- Prompt
Using the records below, filter for lines that contain the string "Установите" and copy them out.

────────────────────

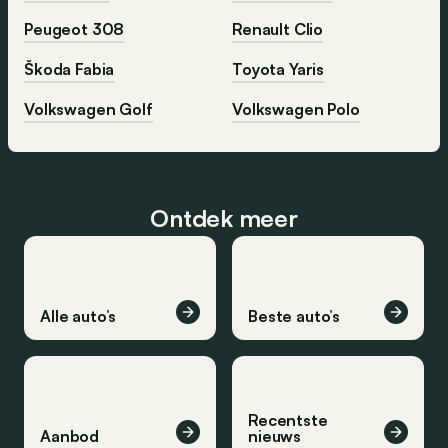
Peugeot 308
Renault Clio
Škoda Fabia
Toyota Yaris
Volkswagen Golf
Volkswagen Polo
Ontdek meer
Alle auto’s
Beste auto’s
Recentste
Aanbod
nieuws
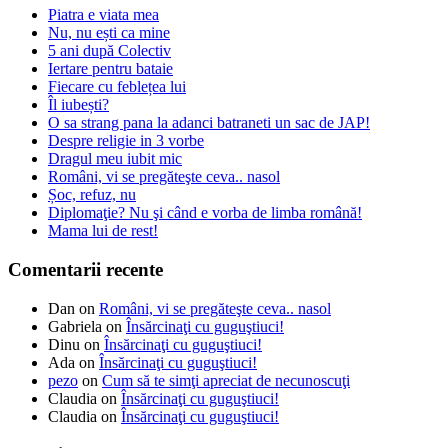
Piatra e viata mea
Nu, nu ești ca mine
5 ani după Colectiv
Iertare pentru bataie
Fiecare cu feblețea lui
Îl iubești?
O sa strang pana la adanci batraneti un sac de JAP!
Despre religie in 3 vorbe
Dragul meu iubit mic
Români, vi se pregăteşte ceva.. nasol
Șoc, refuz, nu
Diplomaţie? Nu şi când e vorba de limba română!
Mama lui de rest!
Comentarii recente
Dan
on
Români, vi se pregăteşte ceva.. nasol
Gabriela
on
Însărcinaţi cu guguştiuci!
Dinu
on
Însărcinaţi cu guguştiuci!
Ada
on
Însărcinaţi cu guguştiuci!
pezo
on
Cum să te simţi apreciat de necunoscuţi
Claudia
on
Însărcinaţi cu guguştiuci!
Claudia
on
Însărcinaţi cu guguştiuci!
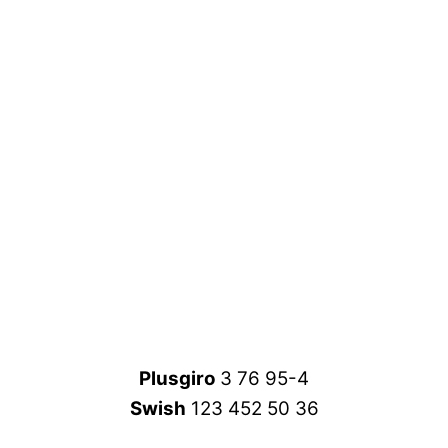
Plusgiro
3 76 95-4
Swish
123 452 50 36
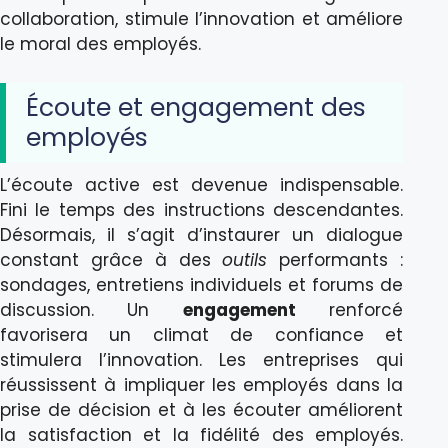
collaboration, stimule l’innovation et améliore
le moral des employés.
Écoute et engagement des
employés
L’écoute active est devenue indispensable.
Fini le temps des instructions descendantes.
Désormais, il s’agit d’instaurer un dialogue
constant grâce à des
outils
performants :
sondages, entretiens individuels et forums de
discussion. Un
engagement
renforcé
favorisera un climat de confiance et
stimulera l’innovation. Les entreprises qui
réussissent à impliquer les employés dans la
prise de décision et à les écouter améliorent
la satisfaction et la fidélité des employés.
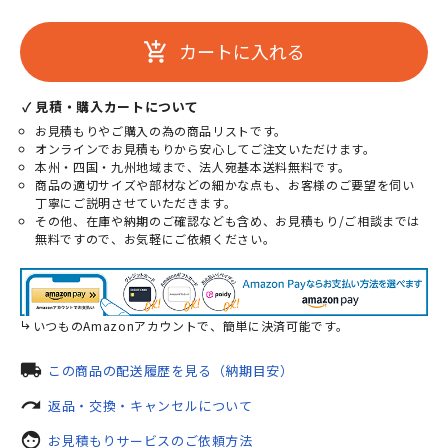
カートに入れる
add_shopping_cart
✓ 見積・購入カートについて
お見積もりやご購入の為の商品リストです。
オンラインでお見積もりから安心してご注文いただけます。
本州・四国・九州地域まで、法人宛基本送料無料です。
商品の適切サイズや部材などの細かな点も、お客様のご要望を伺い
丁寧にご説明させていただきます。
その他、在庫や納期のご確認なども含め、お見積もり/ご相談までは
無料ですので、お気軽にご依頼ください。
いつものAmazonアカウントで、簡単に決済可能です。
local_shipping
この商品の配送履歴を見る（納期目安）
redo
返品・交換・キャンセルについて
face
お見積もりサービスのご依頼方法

────────────────────

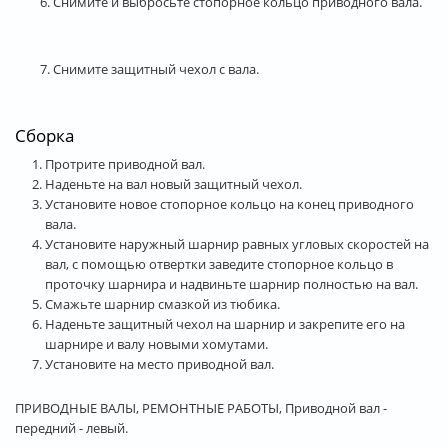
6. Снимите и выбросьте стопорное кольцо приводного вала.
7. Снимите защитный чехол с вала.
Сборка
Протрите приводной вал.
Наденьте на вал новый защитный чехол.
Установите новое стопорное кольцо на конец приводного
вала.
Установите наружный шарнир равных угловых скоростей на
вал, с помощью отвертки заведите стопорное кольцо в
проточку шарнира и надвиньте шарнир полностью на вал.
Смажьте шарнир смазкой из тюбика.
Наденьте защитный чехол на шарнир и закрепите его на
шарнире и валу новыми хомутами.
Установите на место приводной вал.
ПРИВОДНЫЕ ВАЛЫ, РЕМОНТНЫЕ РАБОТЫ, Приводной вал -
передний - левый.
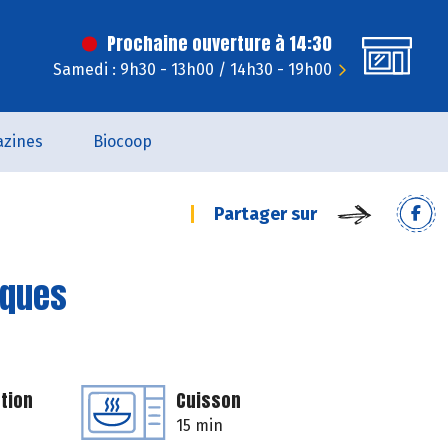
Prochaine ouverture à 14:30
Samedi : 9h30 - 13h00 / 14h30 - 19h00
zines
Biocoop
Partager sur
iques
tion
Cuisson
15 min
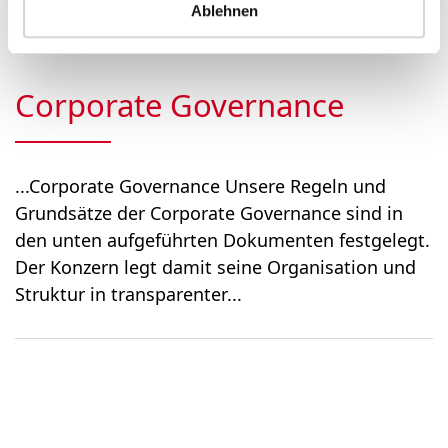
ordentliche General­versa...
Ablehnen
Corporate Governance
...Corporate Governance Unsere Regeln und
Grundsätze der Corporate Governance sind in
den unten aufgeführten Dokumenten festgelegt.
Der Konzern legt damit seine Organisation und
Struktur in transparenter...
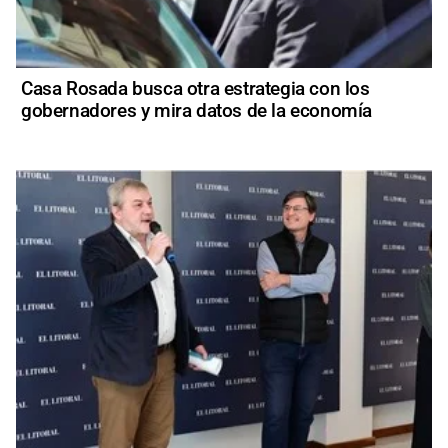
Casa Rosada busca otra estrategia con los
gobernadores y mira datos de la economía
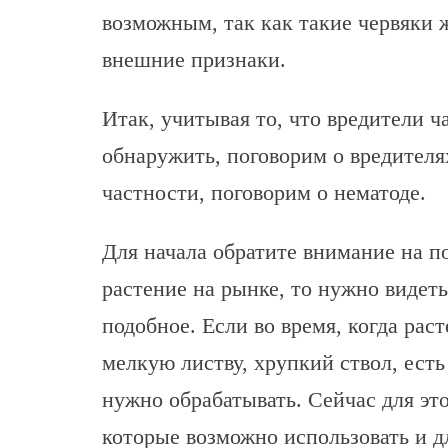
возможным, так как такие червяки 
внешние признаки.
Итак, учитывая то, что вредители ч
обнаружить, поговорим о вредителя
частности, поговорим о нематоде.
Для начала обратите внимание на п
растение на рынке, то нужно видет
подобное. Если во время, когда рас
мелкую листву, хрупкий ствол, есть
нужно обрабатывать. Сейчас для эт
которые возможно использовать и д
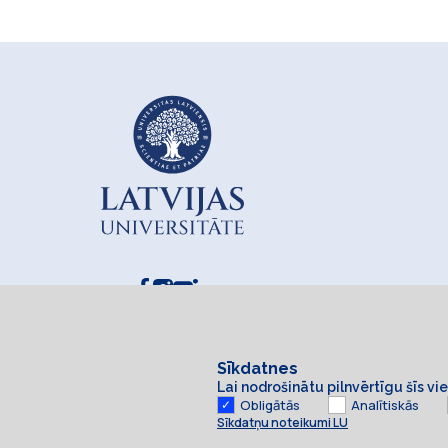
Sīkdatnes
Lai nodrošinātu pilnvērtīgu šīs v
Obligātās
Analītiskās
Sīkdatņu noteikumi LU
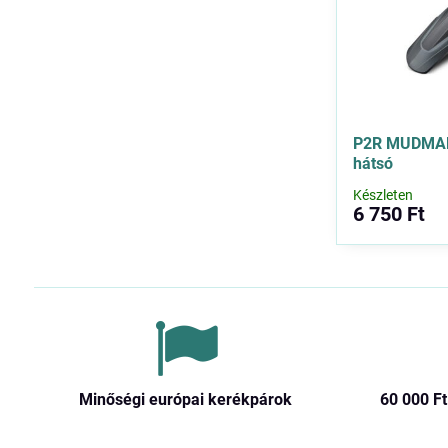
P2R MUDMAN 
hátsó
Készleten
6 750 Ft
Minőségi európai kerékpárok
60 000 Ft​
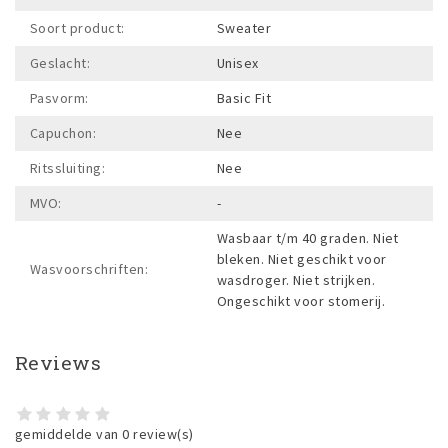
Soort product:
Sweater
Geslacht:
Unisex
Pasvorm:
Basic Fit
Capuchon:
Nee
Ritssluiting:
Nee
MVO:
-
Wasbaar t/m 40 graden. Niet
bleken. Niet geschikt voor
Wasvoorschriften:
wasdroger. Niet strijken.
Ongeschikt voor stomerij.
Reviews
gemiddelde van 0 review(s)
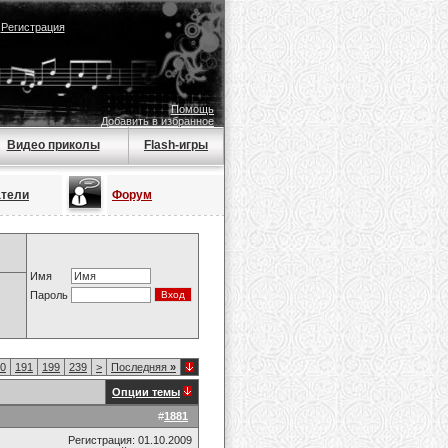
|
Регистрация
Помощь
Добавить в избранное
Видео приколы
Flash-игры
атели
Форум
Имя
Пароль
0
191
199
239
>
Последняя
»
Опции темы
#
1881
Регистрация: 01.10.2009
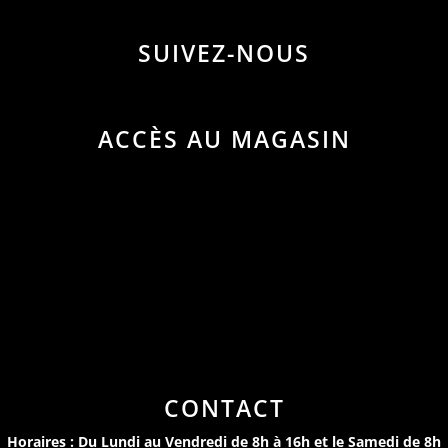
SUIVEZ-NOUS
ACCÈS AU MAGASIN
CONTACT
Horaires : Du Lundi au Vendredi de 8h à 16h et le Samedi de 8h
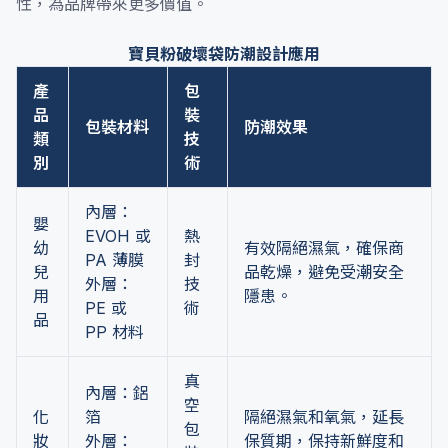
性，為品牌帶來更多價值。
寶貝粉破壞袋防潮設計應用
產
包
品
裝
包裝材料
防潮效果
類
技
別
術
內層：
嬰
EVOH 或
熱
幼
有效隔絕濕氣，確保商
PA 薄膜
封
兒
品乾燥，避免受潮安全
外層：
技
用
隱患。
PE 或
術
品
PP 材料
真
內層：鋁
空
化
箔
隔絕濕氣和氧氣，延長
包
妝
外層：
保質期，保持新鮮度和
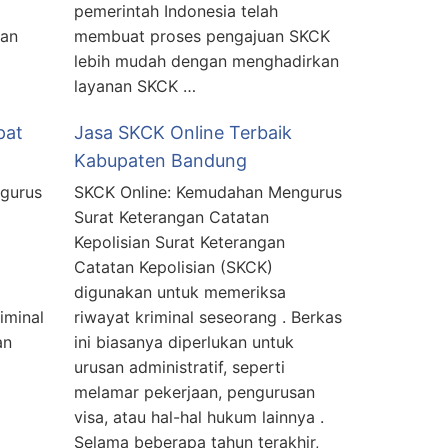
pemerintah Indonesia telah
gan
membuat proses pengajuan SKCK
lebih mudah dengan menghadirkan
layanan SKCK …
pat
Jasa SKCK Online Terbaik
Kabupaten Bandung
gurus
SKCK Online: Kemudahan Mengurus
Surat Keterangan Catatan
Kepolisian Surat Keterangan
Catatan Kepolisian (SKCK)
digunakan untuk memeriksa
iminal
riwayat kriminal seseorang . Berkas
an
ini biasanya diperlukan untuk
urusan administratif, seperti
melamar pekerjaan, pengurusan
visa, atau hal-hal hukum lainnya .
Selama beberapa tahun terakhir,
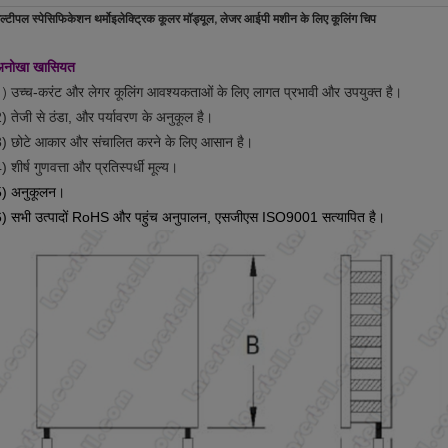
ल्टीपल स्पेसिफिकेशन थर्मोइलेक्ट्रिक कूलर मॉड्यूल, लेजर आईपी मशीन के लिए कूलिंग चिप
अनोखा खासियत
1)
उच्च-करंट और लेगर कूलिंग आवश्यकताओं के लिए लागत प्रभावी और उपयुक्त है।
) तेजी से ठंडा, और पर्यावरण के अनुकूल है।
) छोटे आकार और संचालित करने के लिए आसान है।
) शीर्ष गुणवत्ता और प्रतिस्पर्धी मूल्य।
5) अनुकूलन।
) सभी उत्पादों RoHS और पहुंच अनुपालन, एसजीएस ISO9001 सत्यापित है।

────────────────────

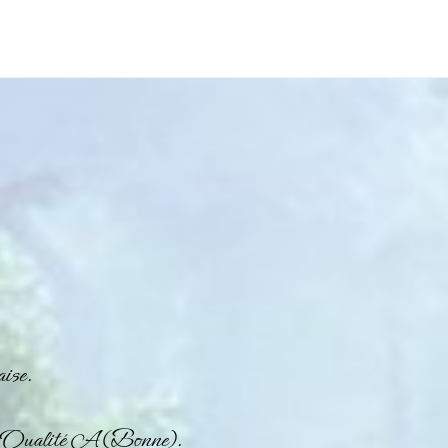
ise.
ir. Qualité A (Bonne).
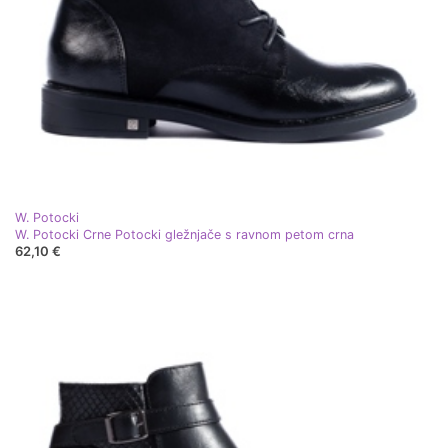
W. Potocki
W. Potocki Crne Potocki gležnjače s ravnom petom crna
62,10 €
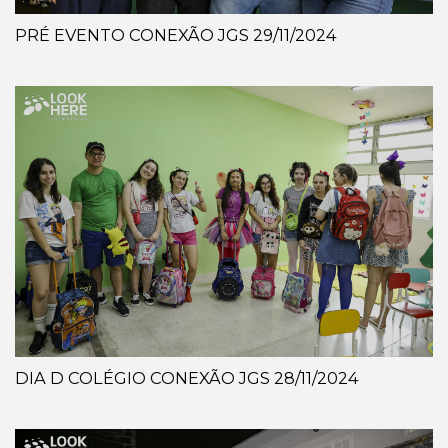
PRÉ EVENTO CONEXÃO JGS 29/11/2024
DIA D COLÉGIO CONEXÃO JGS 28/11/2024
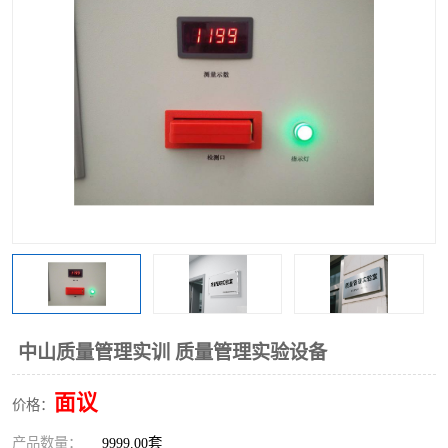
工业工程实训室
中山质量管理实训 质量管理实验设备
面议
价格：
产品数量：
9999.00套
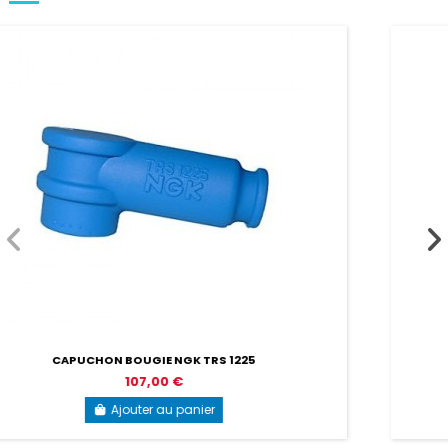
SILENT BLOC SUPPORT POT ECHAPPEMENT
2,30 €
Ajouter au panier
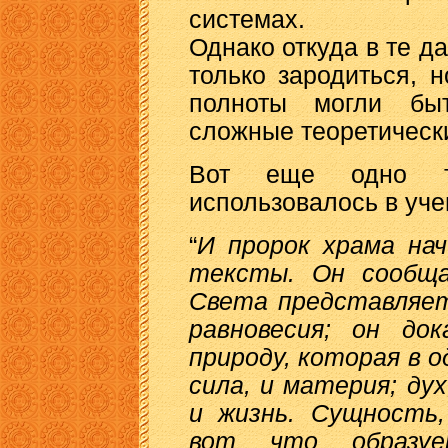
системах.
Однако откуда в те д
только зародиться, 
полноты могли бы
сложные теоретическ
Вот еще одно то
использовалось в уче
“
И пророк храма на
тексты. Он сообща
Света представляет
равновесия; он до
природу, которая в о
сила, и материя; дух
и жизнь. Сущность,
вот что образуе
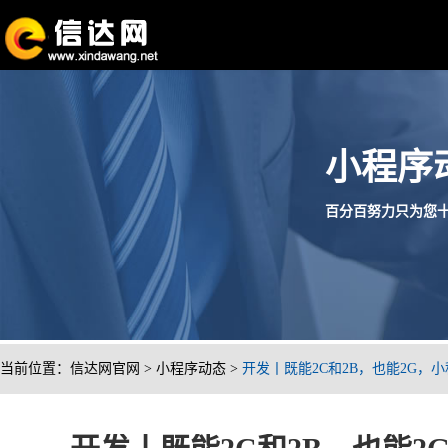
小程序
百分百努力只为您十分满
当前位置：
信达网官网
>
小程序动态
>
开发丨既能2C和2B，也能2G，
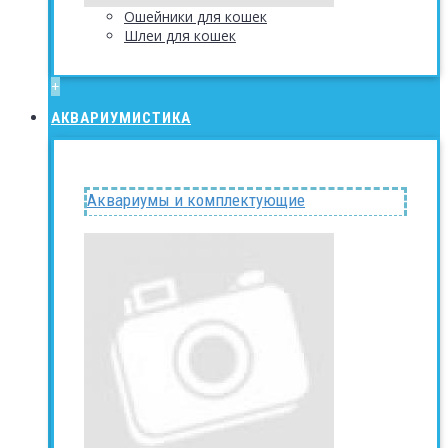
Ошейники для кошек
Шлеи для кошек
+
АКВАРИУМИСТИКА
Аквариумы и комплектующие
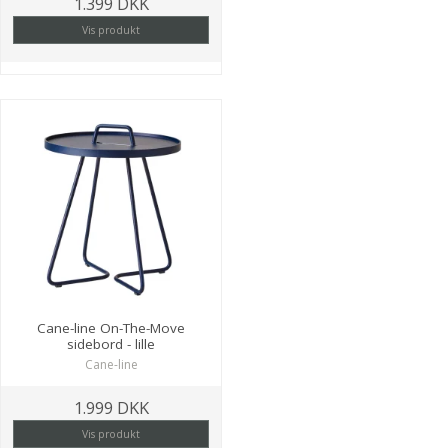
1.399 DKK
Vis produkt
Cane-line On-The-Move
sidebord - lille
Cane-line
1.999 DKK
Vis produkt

────────────────────

- Exercise solution
Установите новое стопорное кольцо на конец приводного
Установите наружный шарнир равных угловых скоростей на
Установите на место приводной вал.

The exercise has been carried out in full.